Heat in most semiconductor materials, including the traditional group IV elements (Si, Ge, diamond), III–V compounds (GaAs, wide-bandgap GaN), and carbon allotropes (graphene, CNTs), as well as emerging new materials like transition metal dichalcogenides (TMDCs), is stored and transported by lattice vibrations (phonons). Phonon generation through interactions with electrons (in nanoelectronics, power, and nonequilibrium devices) and light (optoelectronics) is the central mechanism of heat dissipation in nanoelectronics.

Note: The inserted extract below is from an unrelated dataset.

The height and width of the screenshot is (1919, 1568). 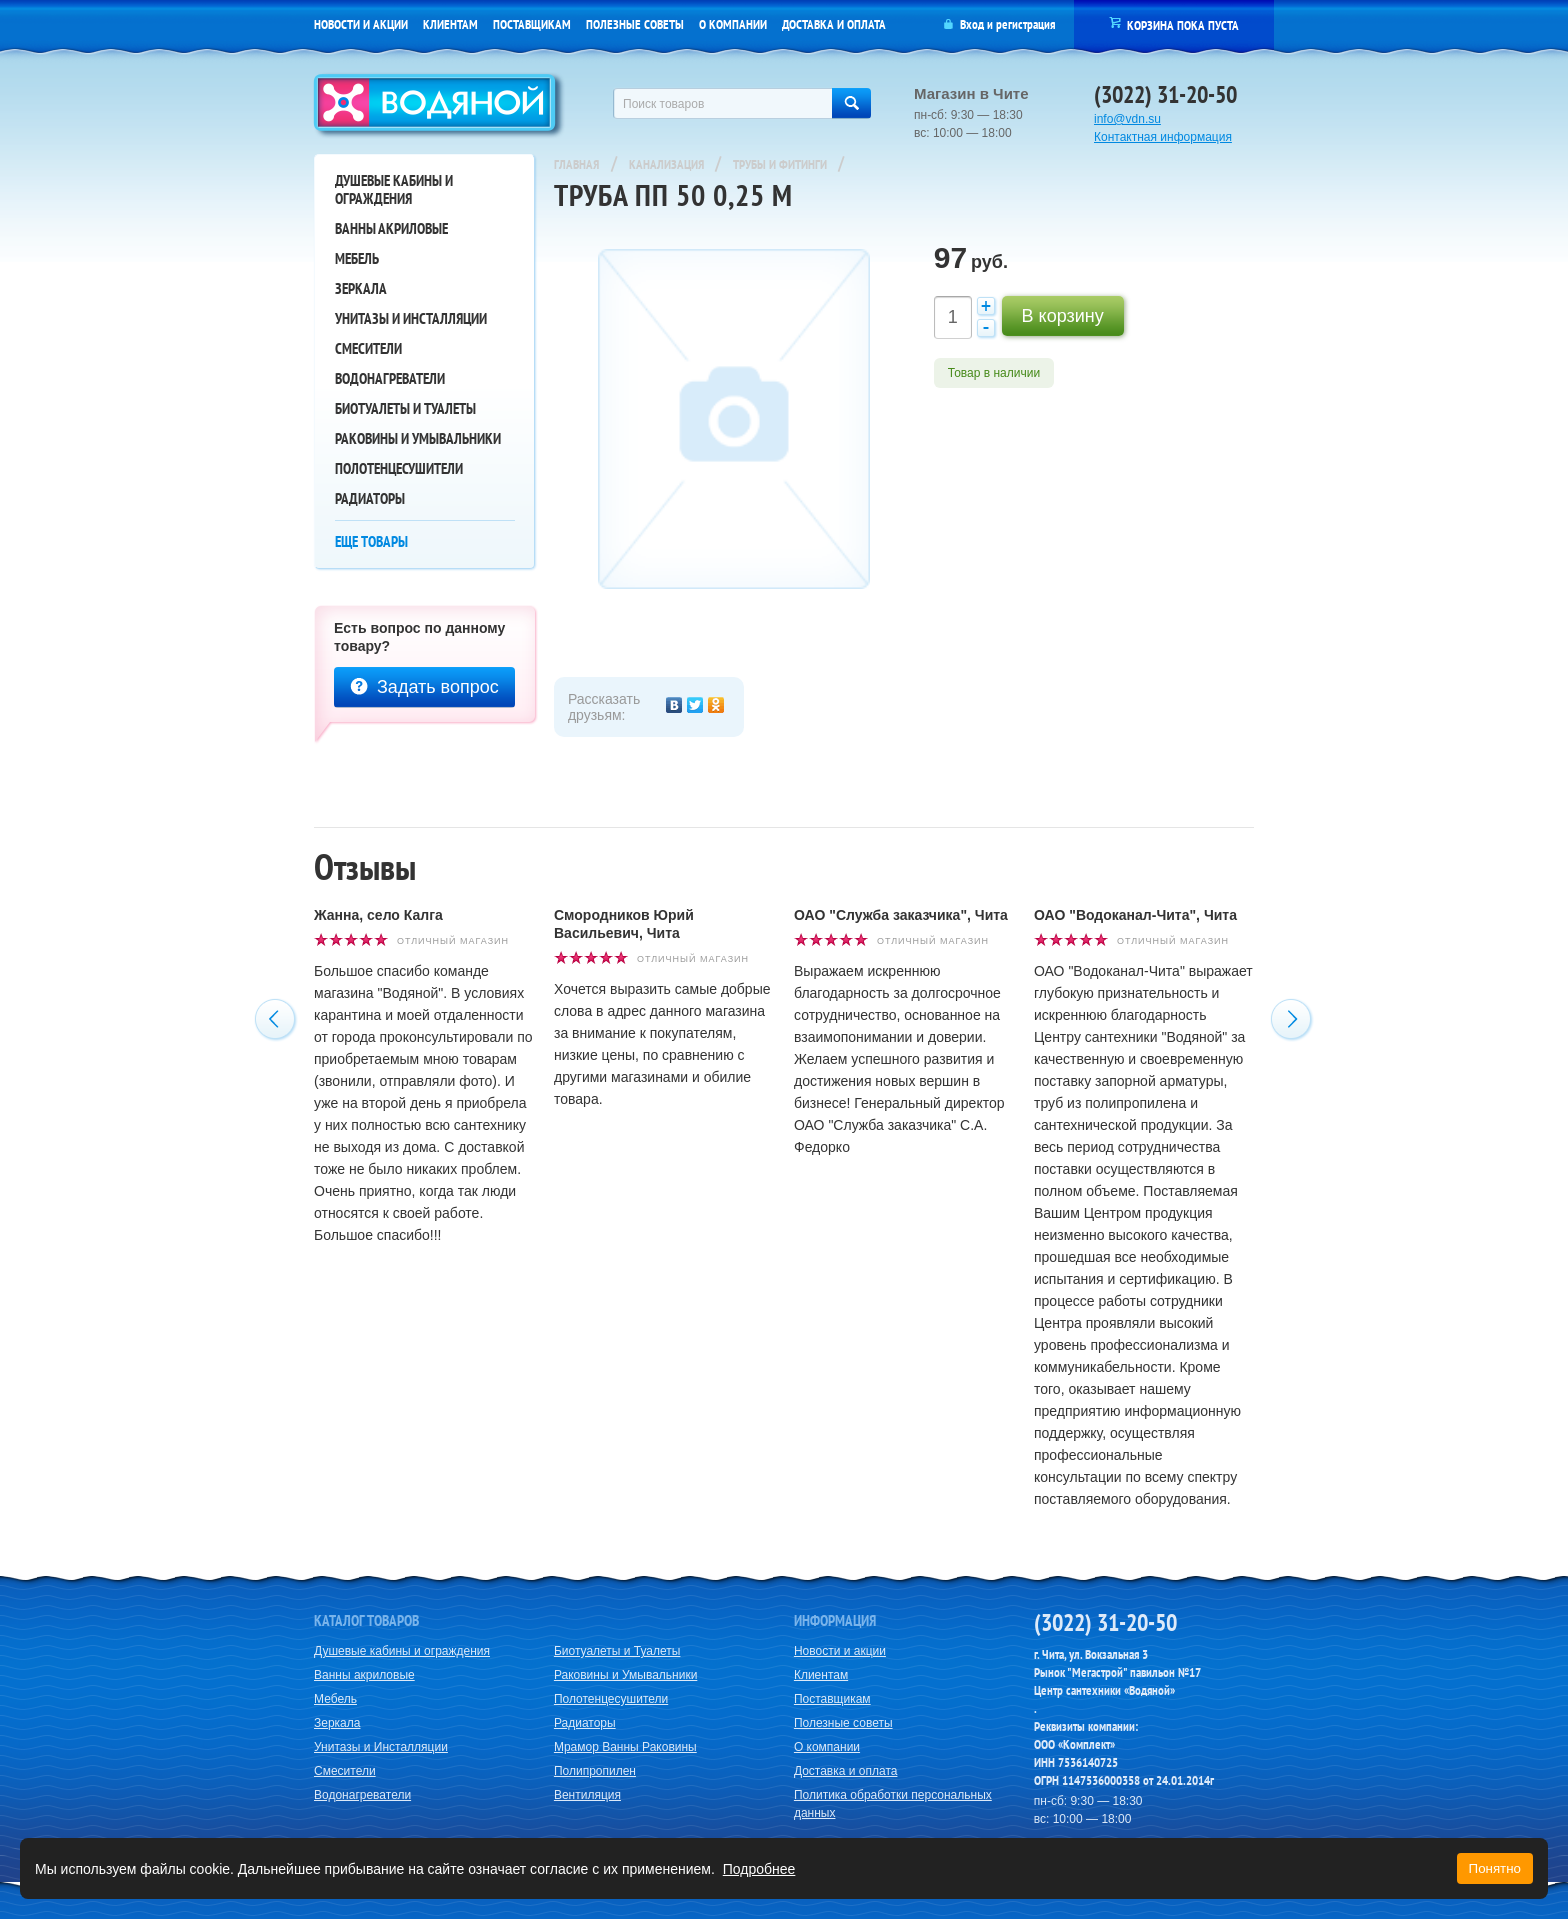 I want to click on Контактная информация, so click(x=1163, y=137).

This book focuses on the area of thermal effects in nanostructures, including the generation, transport, and conversion of heat at the nanoscale level. Phonon transport, including thermal conductivity in nanostructured materials, as well as numerical simulation methods, such as phonon Monte Carlo, Green’s functions, and first principles methods, feature prominently in the book, which comprises four main themes: (i) phonon generation/heat dissipation, (i) nanoscale phonon transport, (iii) applications/devices (including thermoelectrics), and (iv) emerging materials (graphene/2D). The book also covers recent advances in nanophononics—the study of phonons at the nanoscale. Applications of nanophononics focus on thermoelectric (TE) and tandem TE/photovoltaic energy conversion. The applications are augmented by a chapter on heat dissipation and self-heating in nanoelectronic devices. The book concludes with a chapter on thermal transport in nanoscale graphene ribbons, covering recent advances in phonon transport in 2D materials.

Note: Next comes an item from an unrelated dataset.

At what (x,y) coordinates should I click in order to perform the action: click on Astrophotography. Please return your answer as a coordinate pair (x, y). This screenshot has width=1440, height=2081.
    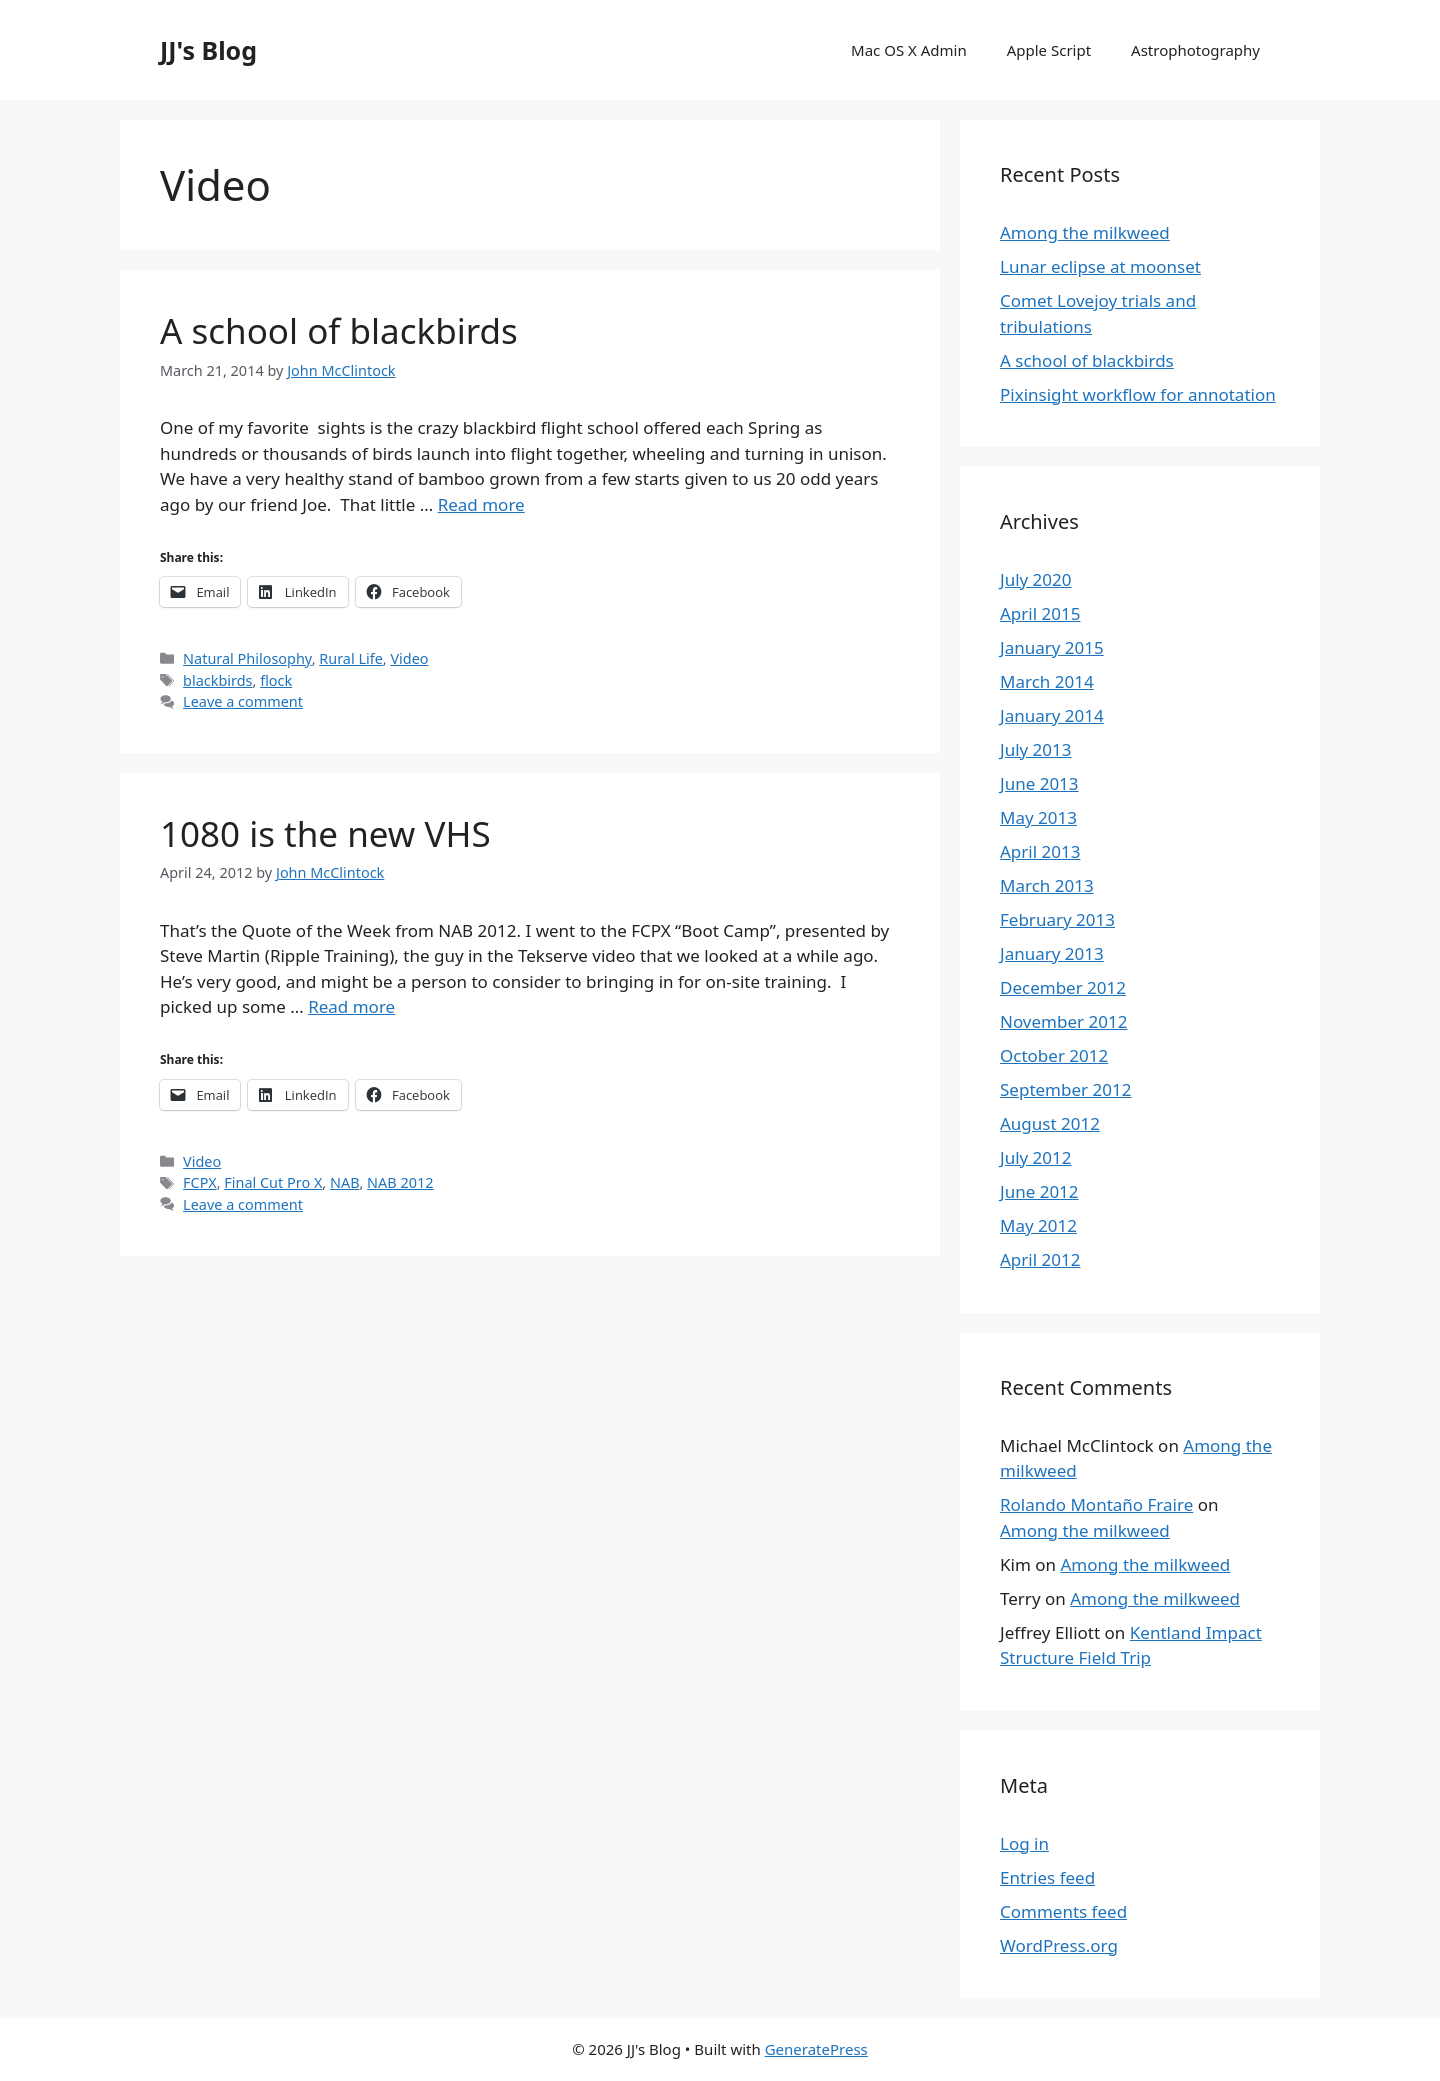
    Looking at the image, I should click on (1195, 50).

The book will be an excellent reference for researchers and graduate students of nanoelectronics, device engineering, nanoscale heat transfer, and thermoelectric energy conversion. The book could also be a basis for a graduate special topics course in the field of nanoscale heat and energy.
Table of Contents
Modeling Self-Heating Effects in Nanoscale Devices
Phonon Monte Carlo: Generating Random Variates for Thermal Transport Simulation
Hybrid Photovoltaic-Thermoelectric Solar Cells: State of the Art and Challenges
Phonon Transport Effects In Ultranarrow, Edge-Roughened Graphene Nanoribbons
Zlatan Aksamija received his BS, MS, and PhD in electrical engineering (with a computational science and engineering option) from the University of Illinois at Urbana/Champaign. His dissertation work entitled "Thermal Effects in Semiconductor Materials and Devices" was supported by a DOE Computational Science Graduate Fellowship (2005–2009). Zlatan was ranked as an "Outstanding TA" by his students in the fall of 2004. He was awarded an Outstanding Paper award at the EIT’07 conference and a Greg Stillman Memorial semiconductor graduate research award in 2008. From 2009 to 2011, Zlatan was a Computing Innovation Postdoctoral Fellow in the ECE department at the University of Wisconsin–Madison. His research, supported by the CIFellows program from the Computing Research Association, focused on semiconductor nanostructures for thermoelectric (TE) energy conversion applications, as well as numerical methods for the simulation of electronic and thermal transport in nanostructures. Subsequently, Zlatan was the NSF CI TraCS Fellow at the University of Wisconsin–Madison, where he continued to work on computational nanoscience for energy-efficient electronic and TE materials and devices. In 2013, Zlatan became assistant professor in the Electrical and Computer Engineering Department at the University of Massachusetts–Amherst and founded the NanoEnergy & Thermophysics (NET) Laboratory, where he continues his research on energy transport and conversion in semiconductor nanostructures, focusing on phonon transport and TE conversion in semiconductor nanostructures.